There could have been no nobler, saner influence for an intellectual boy than the companionship of this unusual woman, and if we are to begin at the beginning of Wellesley's story, we must begin with Mrs. Ripley, for Mr. Durant often said that she had great influence in inclining his mind in later life to the higher education of women.

From Waltham the young man went in 1837 to Harvard, where we hear of him as "not specially studious, and possessing refined and luxurious tastes which interfered somewhat with his pursuit of the regular studies of the college." But evidently he was no ordinary idler, for he haunted the Harvard Library, and we know that all his life he was a lover of books. In 1841 he was graduated from Harvard, and went home to Lowell to read law in his father's office, where Benjamin F. Butler was at that time a partner. The dilettante attitude which characterized his college years is now no longer in evidence. He writes to a friend, "I shall study law for the present to oblige father; he is in some trouble, and I wish to make him as happy as possible. The future course of my life is undetermined, except that all shall yield to holy poetry. Indeed it is a sacred duty. I have begun studying law; don't be afraid, however, that I intend to give up poetry. I shall always be a worshiper of that divinity, and I hope in a few years to be able to give up everything and be a priest in her temple." After a year he writes, "I have not written any poetry this whole summer. Old Mrs. Themis says that I shall not visit any more at the Miss Muses. I'll see the old catamaran hanged, though, but what I will, and I'll write a sonnet to my old shoe directly, out of mere desperation. Pity and sympathize with me." And on March 28, 1843, we find him writing to a college friend:

"I have been attending courts of all kinds and assisting as junior counsel in trying cases and all the drudgery of a lawyer's life. One end of my labor has been happily attained, for about three weeks ago I arrived at the age of twenty-one, and last week I mustered courage to stand an examination of my qualifications for an attorney, and the result (unlike that of some examinations during my college life) was fortunate, with compliments from the judge. I feel a certain vanity (not unmixed, by the way, with self-contempt) at my success, for I well remember I and a dear friend of mine used to mourn over the impossibility of our ever becoming business men, and lo, I am a lawyer.— I have a right to bestow my tediousness on any court of the Commonwealth, and they are bound to hear me."

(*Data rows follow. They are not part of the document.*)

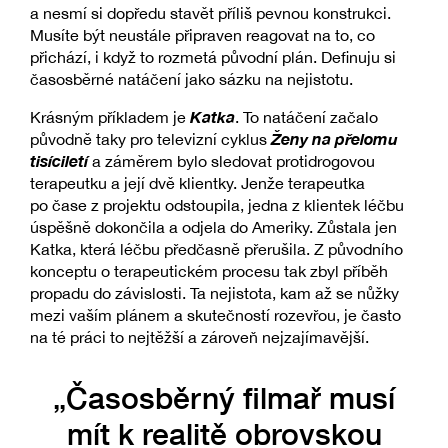
a nesmí si dopředu stavět příliš pevnou konstrukci.
Musíte být neustále připraven reagovat na to, co
přichází, i když to rozmetá původní plán. Definuju si
časosběrné natáčení jako sázku na nejistotu.
Katka
Krásným příkladem je
. To natáčení začalo
Ženy na přelomu
původně taky pro televizní cyklus
tisíciletí
a záměrem bylo sledovat protidrogovou
terapeutku a její dvě klientky. Jenže terapeutka
po čase z projektu odstoupila, jedna z klientek léčbu
úspěšně dokončila a odjela do Ameriky. Zůstala jen
Katka, která léčbu předčasně přerušila. Z původního
konceptu o terapeutickém procesu tak zbyl příběh
propadu do závislosti. Ta nejistota, kam až se nůžky
mezi vaším plánem a skutečností rozevřou, je často
na té práci to nejtěžší a zároveň nejzajímavější.
„Časosběrný filmař musí
mít k realitě obrovskou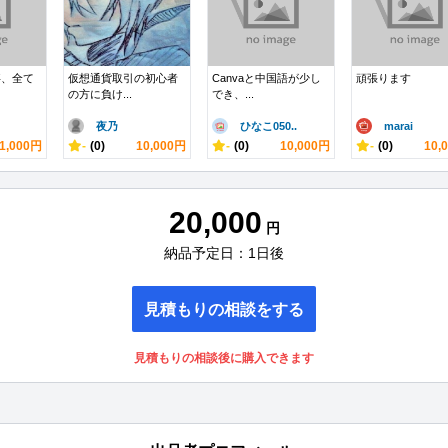
事、全て
仮想通貨取引の初心者
Canvaと中国語が少し
頑張ります
の方に負け...
でき、...
夜乃
ひなこ050..
marai
1,000円
-
(0)
10,000円
-
(0)
10,000円
-
(0)
10,
20,000
円
納品予定日：1日後
見積もりの相談をする
見積もりの相談後に購入できます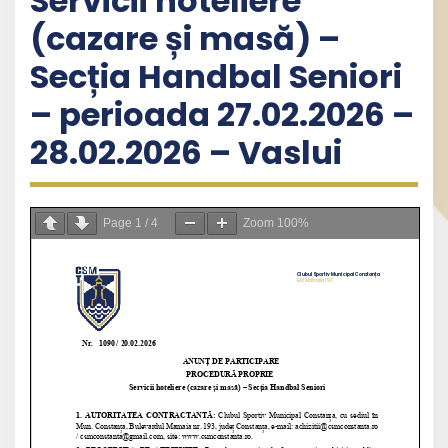
Servicii hoteliere
(cazare și masă) –
Secția Handbal Seniori
– perioada 27.02.2026 –
28.02.2026 – Vaslui
Page
1
/
4
Zoom
100%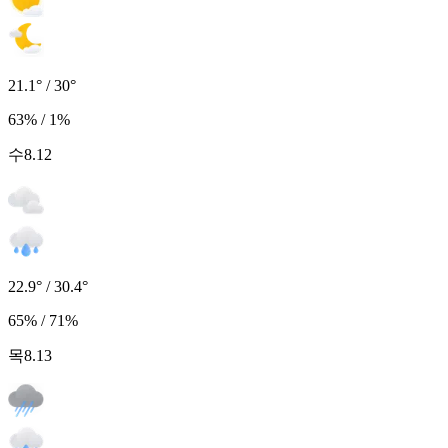
21.1° / 30°
63% / 1%
수
8.12
22.9° / 30.4°
65% / 71%
목
8.13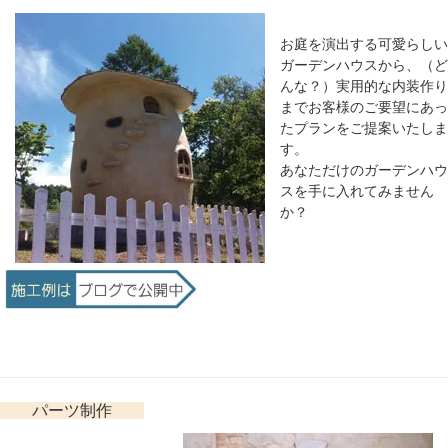
お庭を演出する可愛らしい
ガーデンハウスから、（ど
んな？）実用的な内装作り
までお客様のご要望にあっ
たプランをご提案いたしま
す。
あなただけのガーデンハウ
スを手に入れてみません
か？
パーツ制作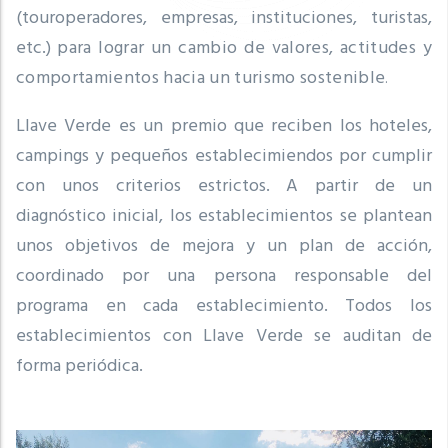
(touroperadores, empresas, instituciones, turistas,
etc.)
para lograr un cambio de valores, actitudes y
comportamientos hacia un turismo sostenible
.
Llave Verde es un premio que reciben los hoteles,
campings y pequeños establecimiendos por cumplir
con unos criterios estrictos.
A partir de un
diagnóstico inicial, los establecimientos se plantean
unos objetivos de mejora y un plan de acción,
coordinado por una persona responsable del
programa en cada establecimiento.
Todos los
establecimientos con Llave Verde se auditan de
forma periódica.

From 1843 to 1847 he practiced at the Middlesex Bar, and from 1847, when he went to live in Boston, until 1863, he was a member of the Suffolk Bar. On November 25, 1851, he had his name changed by act of the Legislature. There were eleven other lawyers by the name of Smith, practicing in Boston, and two of them were Henry Smiths. To avoid the inevitable confusion, Henry Welles Smith became Henry Fowle Durant, both Fowle and Durant being family names.

In 1852 Mr. Durant was a member of the Boston City Council, but did not again hold political office. On May 28, 1854, he married his cousin, Pauline Adeline Fowle, of Virginia, daughter of the late Lieutenant-colonel John Fowle of the United States Army and Paulina Cazenove. On March 2, 1855, the little boy, Henry Fowle Durant, Jr., was born, and on October 10, 1857, a little girl, Pauline Cazenove Durant, who lived less than two months. On June 21, 1862, we find the Boston Evening Courier saying of the prominent lawyer: "What the future has in store for Mr. Durant can of course be only predicted, but his past is secure, and if he never rises higher, he can rest in the consciousness that no man ever rose more rapidly at the Suffolk Bar than he has." And within a year he had put it all behind him—a sinful and unworthy life—and had set out to be a new man. That there was sin and unworthiness in the old life we, who look into our own hearts, need not doubt; but how much of sin, how much of unworthiness, happily we need not determine. Mr. Durant was probably his own severest critic.

Miss Conant's characterization of Mr. Durant, in his own words describing James Otis, is particularly illuminating in its revelation of his temperament. In February, 1860, he said of James Otis, in an address delivered in the Boston Mercantile Library Lecture course:

"One cannot study his writings and history and escape the conviction that there were two natures in this great man. There was the trained lawyer, man of action, prompt and brave in every emergency. But there was in him another nature higher than this. In all times men have entertained angels unawares, ministering spirits, whose missions are not wholly known to themselves even, men living beyond and in advance of their age.

"We call them prophets, inspired seers—in the widest and largest sense poets, for they come to create new empires of thought, new realms in the history of the mind. … But more ample traditions remain of his powers as an orator and of the astonishing effects of his eloquence. He was eminently an orator of action in its finest sense; his contemporaries speak of him as a flame of fire and repeat the phrase as if it were the only one which could express the intense passion of his eloquence, the electric flames which his genius kindled, the magical power which swayed the great assemblies with the irresistible sweep of the whirlwind."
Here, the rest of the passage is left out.